Well, the ones you’ve listed there are a couple of the best. Despicable Me 2 is coming out in a few weeks, you should give that one a shot! I know I’m looking forward to it! 😀
In definitely watching Despicable Me 2. Actually watched the first one twice in the theater. Already have a ‘wife and kids’ date scheduled for it!
I quite enjoy animated features so I definitely will give this a rent since you gave it such a high rating!
It’s a real treat. If your familiar with Jacques Tati’s work you’ll really appreciate it even more. Such a grey tribute. I’d love to hear your thoughts on it.
I’m not so this shall be the first of Tati’s film I’d watch 😀
It’s actually based on a short story that Tati wrote in 1956. Tati didn’t make many films but I loved why he did. He was known to star and direct his pictures. His most famous character was Mr. Hulot. You can find reviews of Mon Oncle and Mr. Hulot’s Holiday on my site if you’re interested. Tati died in 1982 with only six movies to his credit. But they have such a cool and interesting style to them.
The Illusionist is an animated homage of sorts to Tati’s Hulot character and his style of filmmaking. It really struck a chord with me.
This has been one of the latest animtaed films I’ve truly loved. It was also one of my favorites of 2010. Beautiful movie.
Oh I couldn’t agree more and I can’t believe it took me so long to get around to seeing it. I saw it for the first time last year and it blew me away.
This sounds interesting and I like the artistic style.
It’s a really strong movie. Hope you’ll give it a look.
Very nice review. This is such a wonderful movie. It’s been a while since I last saw it though, so I should probably revisit it soon. We could all use a little Tati every once in a while. 🙂
Animation is can be formulaic and often only caters to children, but there are some great exceptions that I really love. You should look into seeing “Mary and Max.” It’s excellent.
Glad to hear such appreciation for this picture. It’s one I think I can watch over and over. Oh, and ill certainly give Mary and Max a shot.
Wow! So French style animation and such beautiful animation. However, if its anything I learned, its usually not very lighthearted. These animations always get a bit dark, even in comedy, its a bit more dark humor. I’m definitely looking this one up 🙂 Awesome review Keith!
It does have a slightly darker tone and I would say the subject matter does lean more towards adults. But the humor is there and what really got me was the heart. Plus I love Jacques Tati so that was icing on the cake.
Glad you liked this, Keith. It really is a very nice film. Have you seen his previous one, The Triplets of Belleville?
I haven’t seen all of Triplets. This really makes me want to go back and watch it all!
You should. I think it’s even better.
Very nice write-up bro. I reviewed this one myself a while back. I think I gave it 3.5. It was a good little film but I found that it started to drag a little. Still, the animation was a real treat and that sweeping shot of Edinburgh was very well delivered.
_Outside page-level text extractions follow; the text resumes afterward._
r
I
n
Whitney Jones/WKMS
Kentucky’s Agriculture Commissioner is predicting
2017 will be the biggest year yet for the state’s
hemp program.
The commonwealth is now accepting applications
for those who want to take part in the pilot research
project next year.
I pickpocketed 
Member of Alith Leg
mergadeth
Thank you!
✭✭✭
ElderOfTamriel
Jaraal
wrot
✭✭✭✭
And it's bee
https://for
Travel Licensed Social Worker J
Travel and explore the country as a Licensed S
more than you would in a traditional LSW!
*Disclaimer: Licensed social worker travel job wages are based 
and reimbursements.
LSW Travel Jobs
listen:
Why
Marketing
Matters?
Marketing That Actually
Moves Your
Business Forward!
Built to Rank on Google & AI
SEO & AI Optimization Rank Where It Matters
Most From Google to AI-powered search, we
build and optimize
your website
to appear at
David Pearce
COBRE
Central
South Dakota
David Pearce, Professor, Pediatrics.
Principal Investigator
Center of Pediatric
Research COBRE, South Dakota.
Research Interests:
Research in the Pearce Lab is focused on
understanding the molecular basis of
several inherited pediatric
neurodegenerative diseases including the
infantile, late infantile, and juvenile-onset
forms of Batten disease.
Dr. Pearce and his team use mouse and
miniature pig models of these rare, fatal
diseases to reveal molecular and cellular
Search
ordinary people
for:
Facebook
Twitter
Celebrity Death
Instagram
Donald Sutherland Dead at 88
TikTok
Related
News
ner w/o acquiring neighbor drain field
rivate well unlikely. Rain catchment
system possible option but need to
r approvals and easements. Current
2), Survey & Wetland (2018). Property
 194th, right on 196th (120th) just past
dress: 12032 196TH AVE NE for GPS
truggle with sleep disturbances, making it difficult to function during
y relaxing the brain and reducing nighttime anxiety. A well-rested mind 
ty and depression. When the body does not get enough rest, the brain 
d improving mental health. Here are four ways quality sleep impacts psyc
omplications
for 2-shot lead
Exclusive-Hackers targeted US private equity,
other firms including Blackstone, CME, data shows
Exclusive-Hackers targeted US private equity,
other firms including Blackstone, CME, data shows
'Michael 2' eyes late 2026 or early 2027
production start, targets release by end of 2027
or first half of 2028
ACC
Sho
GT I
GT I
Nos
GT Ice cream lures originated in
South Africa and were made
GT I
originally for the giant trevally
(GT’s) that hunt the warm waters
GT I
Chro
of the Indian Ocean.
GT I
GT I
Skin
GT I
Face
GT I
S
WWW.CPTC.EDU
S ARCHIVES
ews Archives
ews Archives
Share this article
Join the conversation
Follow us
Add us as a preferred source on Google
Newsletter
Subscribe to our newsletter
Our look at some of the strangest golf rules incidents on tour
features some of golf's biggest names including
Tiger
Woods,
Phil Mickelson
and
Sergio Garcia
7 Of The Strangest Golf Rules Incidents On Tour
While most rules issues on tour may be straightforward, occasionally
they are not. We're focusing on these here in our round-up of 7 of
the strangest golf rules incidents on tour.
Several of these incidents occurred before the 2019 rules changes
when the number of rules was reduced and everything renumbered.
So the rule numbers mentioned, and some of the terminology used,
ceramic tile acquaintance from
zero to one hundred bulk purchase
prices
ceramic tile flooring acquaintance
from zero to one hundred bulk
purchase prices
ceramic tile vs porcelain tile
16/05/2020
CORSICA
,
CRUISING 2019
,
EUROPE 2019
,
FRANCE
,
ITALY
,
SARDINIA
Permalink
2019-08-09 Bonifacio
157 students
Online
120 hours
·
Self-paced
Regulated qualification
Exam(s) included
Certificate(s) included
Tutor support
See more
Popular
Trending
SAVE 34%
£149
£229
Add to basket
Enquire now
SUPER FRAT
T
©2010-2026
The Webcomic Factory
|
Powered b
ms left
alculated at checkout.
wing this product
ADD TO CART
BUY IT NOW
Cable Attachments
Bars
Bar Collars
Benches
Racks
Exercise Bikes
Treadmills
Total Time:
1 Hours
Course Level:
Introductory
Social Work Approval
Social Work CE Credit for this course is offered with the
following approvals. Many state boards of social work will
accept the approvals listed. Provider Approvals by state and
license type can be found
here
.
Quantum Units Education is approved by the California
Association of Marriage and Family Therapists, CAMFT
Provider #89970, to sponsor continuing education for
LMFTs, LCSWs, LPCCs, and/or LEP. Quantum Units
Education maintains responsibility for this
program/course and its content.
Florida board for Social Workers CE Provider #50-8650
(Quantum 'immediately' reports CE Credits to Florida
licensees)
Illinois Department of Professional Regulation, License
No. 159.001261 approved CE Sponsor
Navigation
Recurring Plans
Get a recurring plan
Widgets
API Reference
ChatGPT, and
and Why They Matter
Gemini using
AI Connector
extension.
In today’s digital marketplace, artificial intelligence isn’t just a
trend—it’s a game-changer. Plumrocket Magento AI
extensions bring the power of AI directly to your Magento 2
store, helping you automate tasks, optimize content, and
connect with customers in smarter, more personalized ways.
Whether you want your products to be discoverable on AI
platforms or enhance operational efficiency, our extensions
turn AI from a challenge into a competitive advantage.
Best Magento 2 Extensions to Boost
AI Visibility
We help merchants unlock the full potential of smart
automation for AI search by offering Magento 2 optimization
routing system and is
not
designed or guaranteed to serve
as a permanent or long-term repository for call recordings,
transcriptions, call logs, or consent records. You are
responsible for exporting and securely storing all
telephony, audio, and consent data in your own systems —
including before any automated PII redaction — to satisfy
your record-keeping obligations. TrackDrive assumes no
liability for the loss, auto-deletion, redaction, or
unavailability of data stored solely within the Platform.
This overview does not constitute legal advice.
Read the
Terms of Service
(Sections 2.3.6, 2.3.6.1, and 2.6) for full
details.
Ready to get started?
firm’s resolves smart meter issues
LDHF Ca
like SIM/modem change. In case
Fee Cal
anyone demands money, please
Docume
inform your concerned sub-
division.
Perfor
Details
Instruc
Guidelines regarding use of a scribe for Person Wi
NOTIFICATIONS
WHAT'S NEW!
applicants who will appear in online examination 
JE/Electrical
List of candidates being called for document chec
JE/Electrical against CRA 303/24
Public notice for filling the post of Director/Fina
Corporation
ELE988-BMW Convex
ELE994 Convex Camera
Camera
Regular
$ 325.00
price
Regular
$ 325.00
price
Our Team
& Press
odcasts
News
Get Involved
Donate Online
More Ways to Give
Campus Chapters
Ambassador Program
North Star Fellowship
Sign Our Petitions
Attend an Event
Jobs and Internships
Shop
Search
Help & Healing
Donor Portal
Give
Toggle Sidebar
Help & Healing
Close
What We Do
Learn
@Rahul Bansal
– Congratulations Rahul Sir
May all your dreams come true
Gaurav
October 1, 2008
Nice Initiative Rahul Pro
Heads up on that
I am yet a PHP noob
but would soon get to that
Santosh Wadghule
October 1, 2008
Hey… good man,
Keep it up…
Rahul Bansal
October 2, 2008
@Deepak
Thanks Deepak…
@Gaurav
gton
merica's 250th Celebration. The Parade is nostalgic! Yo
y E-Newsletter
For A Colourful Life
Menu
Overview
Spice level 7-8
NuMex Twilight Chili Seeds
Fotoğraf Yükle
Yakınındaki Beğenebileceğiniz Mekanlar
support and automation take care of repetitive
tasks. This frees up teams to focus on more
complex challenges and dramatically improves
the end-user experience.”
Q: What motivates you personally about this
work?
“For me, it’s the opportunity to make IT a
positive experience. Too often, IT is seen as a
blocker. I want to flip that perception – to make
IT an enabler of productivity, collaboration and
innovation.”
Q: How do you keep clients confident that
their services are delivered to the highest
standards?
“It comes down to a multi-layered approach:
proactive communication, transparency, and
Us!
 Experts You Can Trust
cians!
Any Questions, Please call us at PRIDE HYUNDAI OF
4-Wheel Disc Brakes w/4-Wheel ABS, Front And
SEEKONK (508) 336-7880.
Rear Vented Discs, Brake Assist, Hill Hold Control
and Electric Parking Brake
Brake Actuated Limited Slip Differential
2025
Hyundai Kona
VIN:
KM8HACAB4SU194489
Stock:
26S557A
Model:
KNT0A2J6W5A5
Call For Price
Thanks. I think the Tati connection really hit home with me. As a huge fan of his classic films I could see the tips of the hat to him all through The Illusionist. And as you say, the animation is great. It was a delight.
This sounds fantastic. I’m usually not a huge fan of animated films either, but sometimes they really take me by surprise. You’ve got me excited to check out Mr. Hulot’s Holiday, too. I have that queued up for my project. Great review man!
Oh I hope you see Mr. Hulot’s Holiday. It’s so funny and so different than most comedy styles. I have a review of it on the site. I would love to hear your thoughts on it.